How to do Adaptive Management in 15 easy steps – from a top new toolkit

Yesterday I summarized the thinking behind an important new toolkit on adaptive management. In this second post, I want to have a look at the tools themselves. These come in the form of 15 ‘guidance notes’. The 15 notes cover the 3 elements of Adaptive Management that Angela Christie and I identified a couple of years ago – adaptive governance, programming and delivery, and add a fourth, more upstream one – adaptive contracting and procurement. That’s a great addition, because if you’re a donor trying to pick the right organization, it’s not that easy to tell the difference between adaptive management and plain old bad management – you need to ask the right questions to sort them out.

The full list is:

Adaptive contracting and procurement

1. Screening for implementers

2. Adaptive contracting

Adaptive governance

3. Policy dialogue

4. Internal program management for PILLAR

5. Donor – Contractor ways of working/decision making

Adaptive programming

6. Establishing readiness

7. Thinking

8. Acting

9. Reflecting and learning

10. Adapting

11. Scaling and transition

Adaptive delivery

12. Recruiting and developing staff for adaptive management

13. Adaptive risk management

14. Flexible budgeting and delegations

15. Measuring adaptive management

Each note comes with checklists, document templates, worksheets and step-by-step guides to make it as practical and off-the-shelf as possible.

The ambition is high:

‘The intent is that, by following these notes, they will serve as a comprehensive alternative to the planned, log-frame driven and top-down approach to aid design and delivery which tends to dominate the development sector. Together, these notes form an adaptive, politically informed and locally led model for the end-to-end (from procurement to evaluation) delivery of aid.’

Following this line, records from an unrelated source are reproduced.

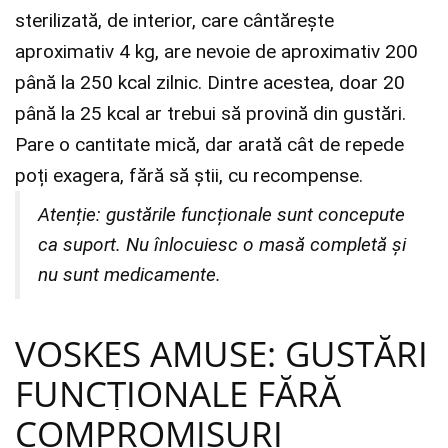
sterilizată, de interior, care cântărește
aproximativ 4 kg, are nevoie de aproximativ 200
până la 250 kcal zilnic. Dintre acestea, doar 20
până la 25 kcal ar trebui să provină din gustări.
Pare o cantitate mică, dar arată cât de repede
poți exagera, fără să știi, cu recompense.
Atenție: gustările funcționale sunt concepute
ca suport. Nu înlocuiesc o masă completă și
nu sunt medicamente.
VOSKES AMUSE: GUSTĂRI
FUNCȚIONALE FĂRĂ
COMPROMISURI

The templates and worksheets build on what’s already out there: the Harvard Kennedy School’s Problem Driven Iterative Adaptation (PDIA) approach, the Coalitions for Change Development Entrepreneurship approach, the Asia Foundation’s work on Strategy Testing, and the DLP’s approach to Everyday Political Economy Analysis. The authors also draw on their own work at Abt, in the DFAT-Asia Foundation Partnership, the PNG-Australia Transition to Health (PATH) program, and the KOMPAK and INOVASI programs in Indonesia.

Two examples to give you a flavour. From Note 10 on ‘Adapting’, here’s their suggested ‘adjustments worksheet’ for programme managers to record their shifts in direction as they go

Second, here’s a quick guide to assessing AM performance across the 4 areas.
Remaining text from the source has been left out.